What's especially odd about how intensely Kristol lobbied for Palin is that, given how his day job is to lobby for militarism abroad, he somehow fell head-over-heels for a VP pick who turned out to have little-to-no knowledge of global politics. His blind eye to her specific inadequacies came at the same time he was scorning then-Senator Obama for not having sufficient foreign policy cred.
It's not entirely fair to saddle the blame entirely on Kristol. But the GOP did make the mistake of listening to the likes of Kristol, it seems.
The Party of Victory!
In late 2005, Kristol made the bold prediction that Nancy Pelosi just ceded the House to the Republicans by endorsing an immediate withdrawal of troops from Iraq. He claimed that her actions would likely prevent a "Speaker Pelosi" from happening [emphasis added]:
[Her statement] makes the House Democrats the party of defeat, the party of surrender. Bush's strong speech today means the GOP is likely to be--if Republican Congressmen just keep their nerve--the party of victory. Now it is possible that the situation in Iraq will worsen over the next year. If that happens, Bush and the GOP are in deep trouble. They would have been if Pelosi had said nothing. But it is much more likely that the situation in Iraq will stay more or less the same, or improve. In either case, Republicans will benefit from being the party of victory."

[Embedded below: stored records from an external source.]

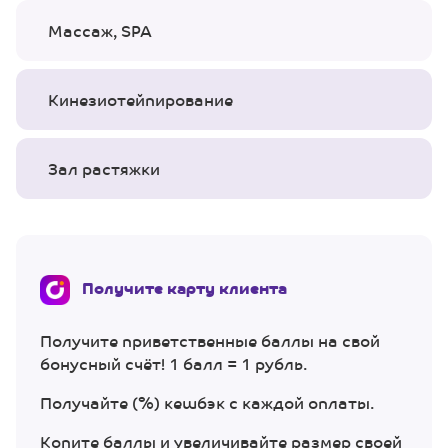
Массаж, SPA
Кинезиотейпирование
Зал растяжки
Получите карту клиента
Получите приветственные баллы на свой
бонусный счёт! 1 балл = 1 рубль.
Получайте (%) кешбэк с каждой оплаты.
Копите баллы и увеличивайте размер своей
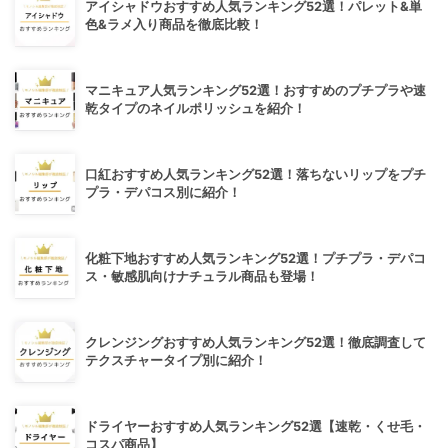
アイシャドウおすすめ人気ランキング52選！パレット&単
色&ラメ入り商品を徹底比較！
マニキュア人気ランキング52選！おすすめのプチプラや速
乾タイプのネイルポリッシュを紹介！
口紅おすすめ人気ランキング52選！落ちないリップをプチ
プラ・デパコス別に紹介！
化粧下地おすすめ人気ランキング52選！プチプラ・デパコ
ス・敏感肌向けナチュラル商品も登場！
クレンジングおすすめ人気ランキング52選！徹底調査して
テクスチャータイプ別に紹介！
ドライヤーおすすめ人気ランキング52選【速乾・くせ毛・
コスパ商品】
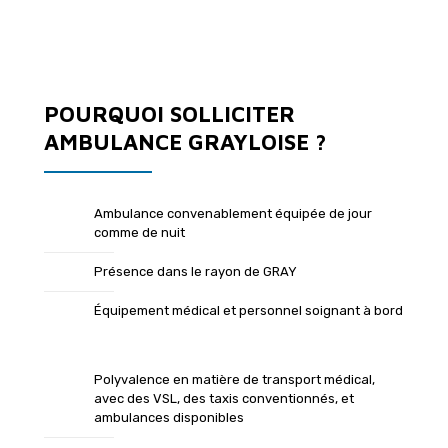
POURQUOI SOLLICITER
AMBULANCE GRAYLOISE ?
Ambulance convenablement équipée de jour
comme de nuit
Présence dans le rayon de GRAY
Équipement médical et personnel soignant à bord
Polyvalence en matière de transport médical,
avec des VSL, des taxis conventionnés, et
ambulances disponibles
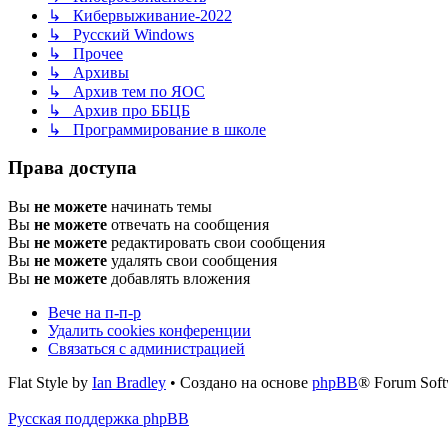
↳ Кибервыживание-2022
↳ Русский Windows
↳ Прочее
↳ Архивы
↳ Архив тем по ЯОС
↳ Архив про ББЦБ
↳ Программирование в школе
Права доступа
Вы
не можете
начинать темы
Вы
не можете
отвечать на сообщения
Вы
не можете
редактировать свои сообщения
Вы
не можете
удалять свои сообщения
Вы
не можете
добавлять вложения
Вече на п-п-р
Удалить cookies конференции
Связаться с администрацией
Flat Style by
Ian Bradley
• Создано на основе
phpBB
® Forum Soft
Русская поддержка phpBB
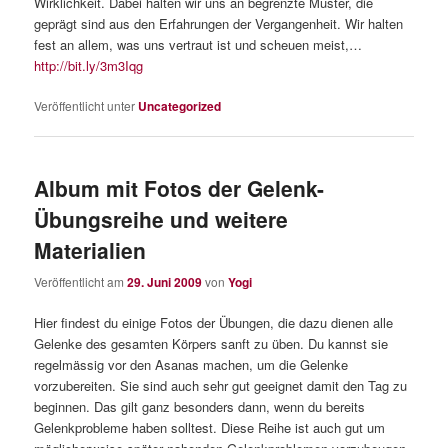
Wirklichkeit. Dabei halten wir uns an begrenzte Muster, die
geprägt sind aus den Erfahrungen der Vergangenheit. Wir halten
fest an allem, was uns vertraut ist und scheuen meist,…
http://bit.ly/3m3Iqg
Veröffentlicht unter
Uncategorized
Album mit Fotos der Gelenk-
Übungsreihe und weitere
Materialien
Veröffentlicht am
29. Juni 2009
von
Yogi
Hier findest du einige Fotos der Übungen, die dazu dienen alle
Gelenke des gesamten Körpers sanft zu üben. Du kannst sie
regelmässig vor den Asanas machen, um die Gelenke
vorzubereiten. Sie sind auch sehr gut geeignet damit den Tag zu
beginnen. Das gilt ganz besonders dann, wenn du bereits
Gelenkprobleme haben solltest. Diese Reihe ist auch gut um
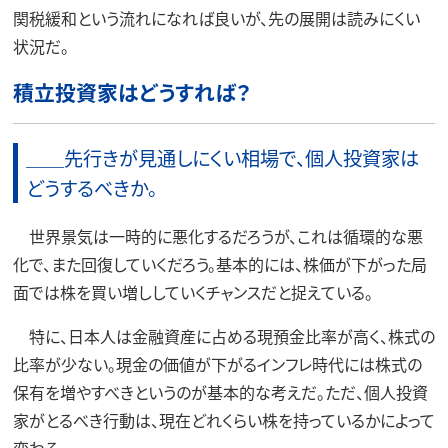
関税緩和という流れになれば良いが、先の展開は読みにくい
状況だ。
積立投資家はどうすれば？
＿＿先行きが見通しにくい相場で、個人投資家は
どうするべきか。
世界景気は一時的に悪化するだろうが、これは循環的な悪
化で、また回復していくだろう。基本的には、株価が下がった局
面では株を買い増ししていくチャンスだと捉えている。
特に、日本人は金融資産に占める現預金比率が高く、株式の
比率が少ない。現金の価値が下がるインフレ時代には株式の
保有を増やすべきというのが基本的な考えだ。ただ、個人投資
家がとるべき行動は、現在どれくらい株を持っているかによって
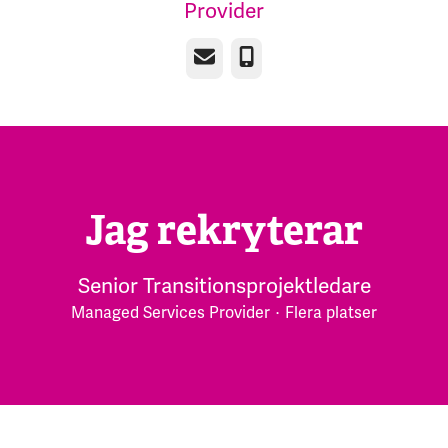
Provider
E-post
Telefon
Jag rekryterar
Senior Transitionsprojektledare
Managed Services Provider
·
Flera platser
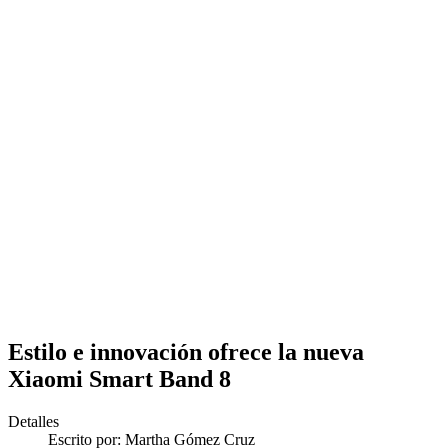
Estilo e innovación ofrece la nueva
Xiaomi Smart Band 8
Detalles
Escrito por:
Martha Gómez Cruz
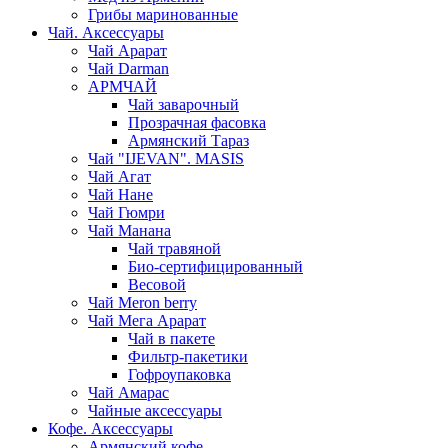
Грибы маринованные
Чай. Аксессуары
Чай Арарат
Чай Darman
АРМЧАЙ
Чай заварочный
Прозрачная фасовка
Армянский Тараз
Чай "IJEVAN". MASIS
Чай Агат
Чай Нане
Чай Гюмри
Чай Манана
Чай травяной
Био-сертифицированный
Весовой
Чай Meron berry
Чай Мега Арарат
Чай в пакете
Фильтр-пакетики
Гофроупаковка
Чай Амарас
Чайные аксессуары
Кофе. Аксессуары
Армянский кофе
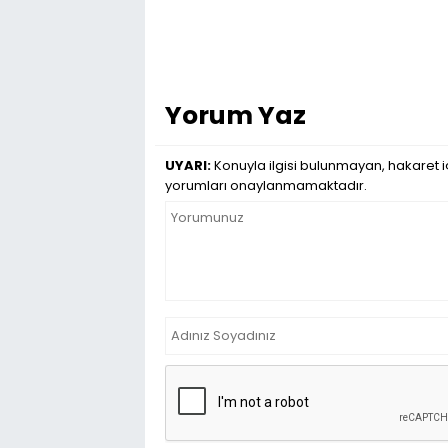
Yorum Yaz
UYARI:
Konuyla ilgisi bulunmayan, hakaret iç
yorumları onaylanmamaktadır.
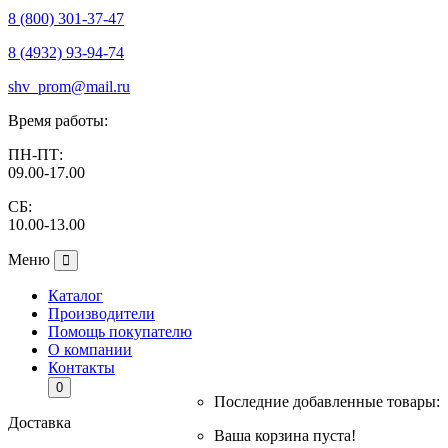
8 (800) 301-37-47
8 (4932) 93-94-74
shv_prom@mail.ru
Время работы:
ПН-ПТ:
09.00-17.00
СБ:
10.00-13.00
Меню
Каталог
Производители
Помощь покупателю
О компании
Контакты
0
Последние добавленные товары:
Доставка
Ваша корзина пуста!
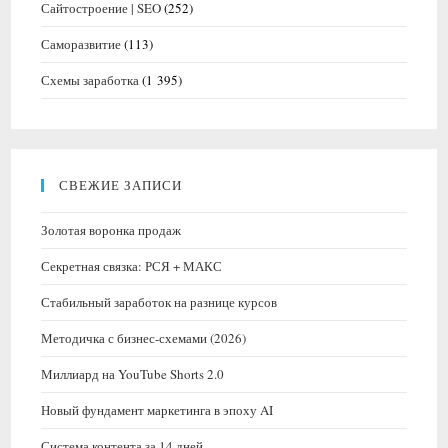
Сайтостроение | SEO
(252)
Саморазвитие
(113)
Схемы заработка
(1 395)
СВЕЖИЕ ЗАПИСИ
Золотая воронка продаж
Секретная связка: РСЯ + МАКС
Стабильный заработок на разнице курсов
Методичка с бизнес-схемами (2026)
Миллиард на YouTube Shorts 2.0
Новый фундамент маркетинга в эпоху AI
Система контента за 14 дней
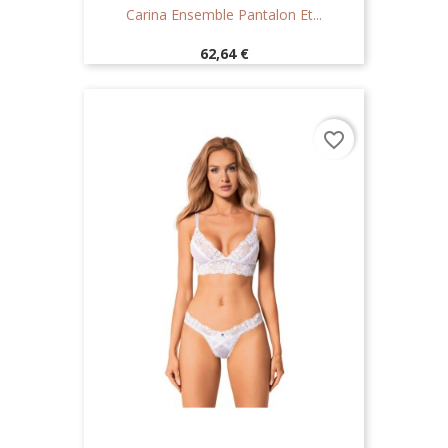
Carina Ensemble Pantalon Et...
Prix
62,64 €
favorite_border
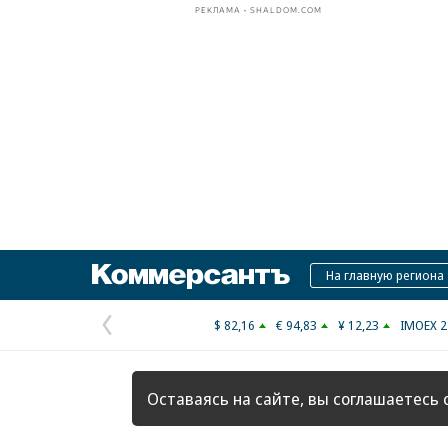
РЕКЛАМА • SHALDOM.COM
Коммерсантъ
На главную региона
$ 82,16
€ 94,83
¥ 12,23
IMOEX 2
Предыдущая
страница
Оставаясь на сайте, вы соглашаетесь 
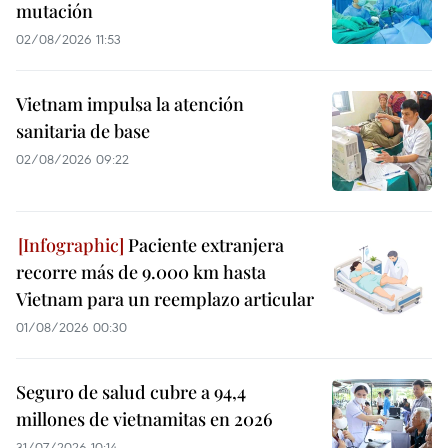
mutación
02/08/2026 11:53
Vietnam impulsa la atención
sanitaria de base
02/08/2026 09:22
Paciente extranjera
recorre más de 9.000 km hasta
Vietnam para un reemplazo articular
01/08/2026 00:30
Seguro de salud cubre a 94,4
millones de vietnamitas en 2026
31/07/2026 10:14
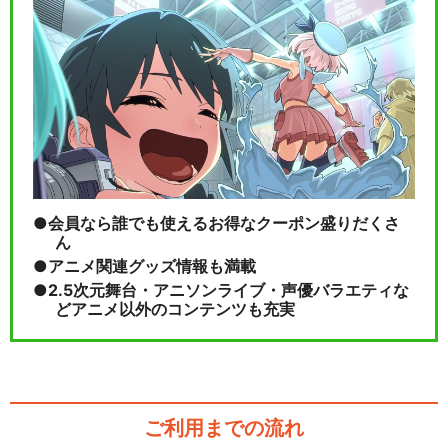
会員なら誰でも使えるお得なクーポン盛りだくさ
ん
アニメ関連グッズ情報も満載
2.5次元舞台・アニソンライブ・声優バラエティな
どアニメ以外のコンテンツも充実
ご利用までの流れ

Self-Contradiction, Part Deux
In 2006, Kristol told Charlie Rose that "we are at risk of a sectarian civil war [in Iraq], and I’m extremely worried about that. I don’t quarrel about that." And even though
that proved to be correct, within a year later, Kristol went ahead and directly contradicted himself: "We’re not in a civil war. This is just not true. American troops are attacking al Qaeda. They’re attacking some elements of the Shi’a militias. They’re doing other things, helping with reconciliation. They are not in the middle of a civil war. It’s not true."
And history says otherwise, Bill Kristol 2.0.